On July 30, the Federal Reserve announced a 25-basis-point reduction in the federal funds rate. Federal Reserve Chair Jerome Powell characterized the move as an “insurance” cut to help extend what is now a record-long U.S. economic expansion amid economic headwinds related to a slowing global economy and an inversion of the yield curve, which many market participants view as a warning signal of a looming recession. Even so, a little less than two weeks removed from the interest rate cut, the yield curve inversion persists. Herein lies the challenge for banks.
As the yield spread above indicates—despite the decrease to the Fed’s policy rate—longer-term rates have continued their downward trend amid worsening macroeconomic conditions both domestically and globally. That economic deterioration will likely cause the Federal Open Market Committee to act again in September, and possibly once more in December, resulting in an additional 50 basis points of rate cuts.

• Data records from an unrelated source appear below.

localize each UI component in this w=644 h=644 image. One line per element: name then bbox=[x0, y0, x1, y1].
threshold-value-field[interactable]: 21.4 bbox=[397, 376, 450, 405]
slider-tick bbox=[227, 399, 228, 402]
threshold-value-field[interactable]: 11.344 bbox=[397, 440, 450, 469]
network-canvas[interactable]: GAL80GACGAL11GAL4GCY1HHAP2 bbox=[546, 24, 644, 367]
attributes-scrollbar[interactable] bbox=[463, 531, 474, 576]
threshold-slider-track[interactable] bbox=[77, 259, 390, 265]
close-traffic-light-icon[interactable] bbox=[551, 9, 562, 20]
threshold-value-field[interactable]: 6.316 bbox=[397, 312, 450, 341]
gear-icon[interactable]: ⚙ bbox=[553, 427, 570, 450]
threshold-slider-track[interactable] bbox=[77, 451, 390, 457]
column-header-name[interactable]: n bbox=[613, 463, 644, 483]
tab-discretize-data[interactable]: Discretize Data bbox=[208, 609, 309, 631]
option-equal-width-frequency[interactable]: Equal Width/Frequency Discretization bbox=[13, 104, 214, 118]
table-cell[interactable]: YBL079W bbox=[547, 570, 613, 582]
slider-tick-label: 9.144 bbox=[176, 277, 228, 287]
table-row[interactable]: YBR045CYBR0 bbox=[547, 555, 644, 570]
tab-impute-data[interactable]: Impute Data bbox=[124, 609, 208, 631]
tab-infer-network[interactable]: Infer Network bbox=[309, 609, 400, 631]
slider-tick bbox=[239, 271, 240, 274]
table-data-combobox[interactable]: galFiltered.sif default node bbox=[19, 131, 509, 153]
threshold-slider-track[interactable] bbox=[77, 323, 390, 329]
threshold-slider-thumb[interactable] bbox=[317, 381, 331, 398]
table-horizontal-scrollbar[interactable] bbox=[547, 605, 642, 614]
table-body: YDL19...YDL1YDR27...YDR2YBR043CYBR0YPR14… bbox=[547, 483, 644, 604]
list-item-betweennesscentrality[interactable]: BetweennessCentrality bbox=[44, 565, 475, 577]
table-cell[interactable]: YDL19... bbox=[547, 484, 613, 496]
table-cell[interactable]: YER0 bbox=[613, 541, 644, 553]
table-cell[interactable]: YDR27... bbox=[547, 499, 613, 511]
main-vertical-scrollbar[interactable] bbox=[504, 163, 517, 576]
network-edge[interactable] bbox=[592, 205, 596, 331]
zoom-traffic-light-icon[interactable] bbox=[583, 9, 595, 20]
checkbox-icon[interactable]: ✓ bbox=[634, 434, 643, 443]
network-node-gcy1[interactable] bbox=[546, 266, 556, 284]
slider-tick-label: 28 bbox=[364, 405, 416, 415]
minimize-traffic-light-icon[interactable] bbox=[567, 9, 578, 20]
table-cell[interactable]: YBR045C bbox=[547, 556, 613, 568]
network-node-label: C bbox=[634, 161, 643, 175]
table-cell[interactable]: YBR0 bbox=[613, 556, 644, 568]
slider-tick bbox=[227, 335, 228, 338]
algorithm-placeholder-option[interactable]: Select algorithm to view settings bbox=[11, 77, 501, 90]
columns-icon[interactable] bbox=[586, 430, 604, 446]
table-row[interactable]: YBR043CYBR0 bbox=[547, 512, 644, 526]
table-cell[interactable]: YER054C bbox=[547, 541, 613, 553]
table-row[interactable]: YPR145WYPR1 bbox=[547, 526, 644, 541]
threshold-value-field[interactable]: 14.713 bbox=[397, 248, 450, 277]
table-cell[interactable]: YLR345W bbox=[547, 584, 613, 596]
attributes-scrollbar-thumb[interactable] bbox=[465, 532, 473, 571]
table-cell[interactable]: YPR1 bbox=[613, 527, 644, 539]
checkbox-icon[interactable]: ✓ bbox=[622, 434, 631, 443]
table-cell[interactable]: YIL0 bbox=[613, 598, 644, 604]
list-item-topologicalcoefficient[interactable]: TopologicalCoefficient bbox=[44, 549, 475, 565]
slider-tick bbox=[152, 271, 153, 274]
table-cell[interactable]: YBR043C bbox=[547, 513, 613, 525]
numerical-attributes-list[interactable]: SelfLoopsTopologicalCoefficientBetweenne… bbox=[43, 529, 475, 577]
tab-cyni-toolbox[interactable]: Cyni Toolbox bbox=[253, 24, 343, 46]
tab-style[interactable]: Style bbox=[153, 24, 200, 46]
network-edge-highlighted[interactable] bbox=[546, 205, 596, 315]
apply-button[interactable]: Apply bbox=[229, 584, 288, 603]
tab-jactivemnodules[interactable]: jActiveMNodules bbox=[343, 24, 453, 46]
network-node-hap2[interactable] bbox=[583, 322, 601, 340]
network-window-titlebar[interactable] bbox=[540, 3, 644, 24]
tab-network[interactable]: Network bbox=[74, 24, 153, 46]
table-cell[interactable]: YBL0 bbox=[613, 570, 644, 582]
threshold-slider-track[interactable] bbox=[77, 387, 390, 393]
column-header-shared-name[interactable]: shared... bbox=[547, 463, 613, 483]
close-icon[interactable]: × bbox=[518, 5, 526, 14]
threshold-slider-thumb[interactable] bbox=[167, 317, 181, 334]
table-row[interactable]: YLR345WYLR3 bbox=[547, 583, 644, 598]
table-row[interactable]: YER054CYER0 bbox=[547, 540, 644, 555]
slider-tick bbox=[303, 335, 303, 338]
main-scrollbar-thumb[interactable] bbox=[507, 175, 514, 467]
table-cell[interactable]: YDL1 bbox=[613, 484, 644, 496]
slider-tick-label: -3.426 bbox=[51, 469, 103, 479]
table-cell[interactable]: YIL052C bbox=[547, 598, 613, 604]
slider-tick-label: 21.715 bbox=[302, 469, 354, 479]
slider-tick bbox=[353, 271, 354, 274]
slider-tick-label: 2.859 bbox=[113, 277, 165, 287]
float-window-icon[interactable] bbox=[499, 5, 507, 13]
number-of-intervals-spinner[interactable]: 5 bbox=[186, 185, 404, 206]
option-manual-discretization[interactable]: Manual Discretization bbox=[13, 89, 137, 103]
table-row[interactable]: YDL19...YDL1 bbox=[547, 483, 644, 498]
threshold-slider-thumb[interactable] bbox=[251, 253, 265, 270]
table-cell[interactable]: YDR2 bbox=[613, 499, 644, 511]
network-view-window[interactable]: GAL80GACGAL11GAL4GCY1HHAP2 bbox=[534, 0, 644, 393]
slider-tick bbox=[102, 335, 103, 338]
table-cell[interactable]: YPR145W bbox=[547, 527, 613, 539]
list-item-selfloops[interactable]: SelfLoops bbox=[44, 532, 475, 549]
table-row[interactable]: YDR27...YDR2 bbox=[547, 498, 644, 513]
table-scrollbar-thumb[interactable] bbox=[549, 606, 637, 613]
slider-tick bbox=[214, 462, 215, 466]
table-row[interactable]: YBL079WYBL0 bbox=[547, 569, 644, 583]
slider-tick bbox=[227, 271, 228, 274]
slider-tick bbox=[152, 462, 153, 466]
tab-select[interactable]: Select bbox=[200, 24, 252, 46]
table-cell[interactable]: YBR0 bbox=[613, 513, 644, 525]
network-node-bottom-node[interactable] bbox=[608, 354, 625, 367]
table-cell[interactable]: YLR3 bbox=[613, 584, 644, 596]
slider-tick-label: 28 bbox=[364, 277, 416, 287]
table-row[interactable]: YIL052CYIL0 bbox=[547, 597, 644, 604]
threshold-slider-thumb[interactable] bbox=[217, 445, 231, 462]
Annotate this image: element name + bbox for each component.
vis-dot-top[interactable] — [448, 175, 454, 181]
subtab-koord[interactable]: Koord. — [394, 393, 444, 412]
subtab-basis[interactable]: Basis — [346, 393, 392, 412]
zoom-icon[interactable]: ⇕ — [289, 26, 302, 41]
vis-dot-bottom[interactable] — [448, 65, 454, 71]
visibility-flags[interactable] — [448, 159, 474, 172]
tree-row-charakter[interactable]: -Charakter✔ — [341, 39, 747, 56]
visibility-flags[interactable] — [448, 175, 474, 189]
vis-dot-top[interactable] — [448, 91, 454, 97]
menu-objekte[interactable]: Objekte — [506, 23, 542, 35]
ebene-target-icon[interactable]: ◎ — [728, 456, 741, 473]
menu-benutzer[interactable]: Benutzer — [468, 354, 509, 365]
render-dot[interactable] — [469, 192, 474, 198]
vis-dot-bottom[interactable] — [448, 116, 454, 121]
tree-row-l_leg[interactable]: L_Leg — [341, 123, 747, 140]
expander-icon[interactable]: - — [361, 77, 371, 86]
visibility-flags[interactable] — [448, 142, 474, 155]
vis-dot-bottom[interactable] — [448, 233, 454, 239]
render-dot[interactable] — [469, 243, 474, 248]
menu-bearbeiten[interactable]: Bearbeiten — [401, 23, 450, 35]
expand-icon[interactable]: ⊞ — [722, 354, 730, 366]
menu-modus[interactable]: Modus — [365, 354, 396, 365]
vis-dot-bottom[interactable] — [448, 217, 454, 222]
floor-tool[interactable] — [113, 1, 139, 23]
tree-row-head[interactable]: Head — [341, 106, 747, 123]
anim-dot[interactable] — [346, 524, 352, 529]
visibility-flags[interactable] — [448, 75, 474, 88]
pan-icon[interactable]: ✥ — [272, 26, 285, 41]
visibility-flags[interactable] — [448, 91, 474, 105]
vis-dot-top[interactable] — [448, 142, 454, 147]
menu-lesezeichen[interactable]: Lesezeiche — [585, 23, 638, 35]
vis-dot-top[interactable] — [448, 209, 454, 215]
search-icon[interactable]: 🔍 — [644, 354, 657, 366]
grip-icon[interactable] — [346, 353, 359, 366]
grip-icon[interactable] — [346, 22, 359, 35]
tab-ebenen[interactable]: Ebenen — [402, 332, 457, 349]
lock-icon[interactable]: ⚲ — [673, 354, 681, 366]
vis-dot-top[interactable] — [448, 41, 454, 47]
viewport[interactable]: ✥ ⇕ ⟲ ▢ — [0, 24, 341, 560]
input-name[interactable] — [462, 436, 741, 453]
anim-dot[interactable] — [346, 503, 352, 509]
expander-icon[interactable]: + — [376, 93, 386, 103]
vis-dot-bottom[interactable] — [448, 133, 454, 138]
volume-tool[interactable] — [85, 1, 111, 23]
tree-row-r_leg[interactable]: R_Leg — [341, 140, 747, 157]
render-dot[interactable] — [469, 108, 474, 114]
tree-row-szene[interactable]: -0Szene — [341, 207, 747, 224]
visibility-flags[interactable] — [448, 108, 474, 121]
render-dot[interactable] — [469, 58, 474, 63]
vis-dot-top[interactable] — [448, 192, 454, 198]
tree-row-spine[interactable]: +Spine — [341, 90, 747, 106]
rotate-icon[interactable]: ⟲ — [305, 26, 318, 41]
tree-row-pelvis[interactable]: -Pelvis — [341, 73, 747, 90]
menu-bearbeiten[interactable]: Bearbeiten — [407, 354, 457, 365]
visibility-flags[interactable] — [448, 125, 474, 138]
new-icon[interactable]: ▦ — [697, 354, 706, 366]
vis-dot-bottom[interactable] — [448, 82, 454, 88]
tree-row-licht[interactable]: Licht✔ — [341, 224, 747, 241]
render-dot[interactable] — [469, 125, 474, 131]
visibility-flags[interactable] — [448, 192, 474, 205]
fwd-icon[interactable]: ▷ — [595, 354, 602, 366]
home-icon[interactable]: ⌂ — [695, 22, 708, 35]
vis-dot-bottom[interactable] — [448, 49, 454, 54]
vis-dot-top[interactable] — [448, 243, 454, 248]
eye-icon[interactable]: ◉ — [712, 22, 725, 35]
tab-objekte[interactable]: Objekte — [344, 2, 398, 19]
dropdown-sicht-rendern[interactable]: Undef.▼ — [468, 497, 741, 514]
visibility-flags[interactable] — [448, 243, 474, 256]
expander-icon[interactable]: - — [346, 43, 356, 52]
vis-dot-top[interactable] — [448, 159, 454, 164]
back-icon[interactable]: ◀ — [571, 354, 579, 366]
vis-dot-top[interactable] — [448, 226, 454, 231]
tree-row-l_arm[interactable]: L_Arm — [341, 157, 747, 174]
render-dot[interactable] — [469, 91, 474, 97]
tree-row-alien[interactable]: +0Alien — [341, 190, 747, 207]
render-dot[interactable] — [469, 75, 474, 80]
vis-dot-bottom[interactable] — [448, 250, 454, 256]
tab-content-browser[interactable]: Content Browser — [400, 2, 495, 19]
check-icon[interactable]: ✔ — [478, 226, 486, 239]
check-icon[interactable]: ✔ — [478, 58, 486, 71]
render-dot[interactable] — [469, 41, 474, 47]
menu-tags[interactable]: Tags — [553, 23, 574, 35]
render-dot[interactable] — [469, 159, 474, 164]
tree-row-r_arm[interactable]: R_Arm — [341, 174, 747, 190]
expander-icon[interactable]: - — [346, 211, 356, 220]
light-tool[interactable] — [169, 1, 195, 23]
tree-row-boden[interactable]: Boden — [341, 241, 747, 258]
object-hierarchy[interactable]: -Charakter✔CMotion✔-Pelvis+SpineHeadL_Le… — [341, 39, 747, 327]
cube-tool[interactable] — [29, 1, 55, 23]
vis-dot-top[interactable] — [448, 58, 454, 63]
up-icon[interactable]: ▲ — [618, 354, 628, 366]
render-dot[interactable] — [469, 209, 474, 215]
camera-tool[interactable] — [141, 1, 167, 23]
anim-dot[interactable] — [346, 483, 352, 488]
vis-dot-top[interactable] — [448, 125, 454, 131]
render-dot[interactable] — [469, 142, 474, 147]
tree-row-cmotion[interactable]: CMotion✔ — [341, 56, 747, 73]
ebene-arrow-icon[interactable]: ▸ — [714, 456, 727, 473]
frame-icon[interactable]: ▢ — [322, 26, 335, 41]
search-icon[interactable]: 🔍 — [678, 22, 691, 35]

The potential for additional near-term rate cuts from the Fed aside, the fact remains that if longer-term rates continue to decline, banks will be faced with further pressure on their net interest margins. Regardless of whether banks have their floating rate loans tied to longer-term rates, such as the five-year US Treasury or five-year FHLB advance rate; or to shorter-term rates, such as the one- or three-month LIBOR, they all have all been moving in the same direction—lower. And unfortunately for most banks, the reality is that their loans will reset quicker than they can reprice their deposits.
Smaller banks most at risk from lower rates
Smaller banks may be most vulnerable to a backlash from declining interest rates, as they typically don’t have the diversified operations of their larger rivals to generate more fee-related income, nor do they deploy hedging strategies to mitigate rate effects. As a result, the impact of lower rates to their bottom line will be more profound than that of larger peers.
Banks that have the ability to lower their funding costs in advance of pending rate cuts and institute variable rate loan resets would stand to benefit as longer-term rates continue to fall, compared with those banks that cannot.
As banks look toward the future, they will likely have to adjust to a new norm of lower rates and increased competition across not only the asset side of their balance sheets but also the liability side.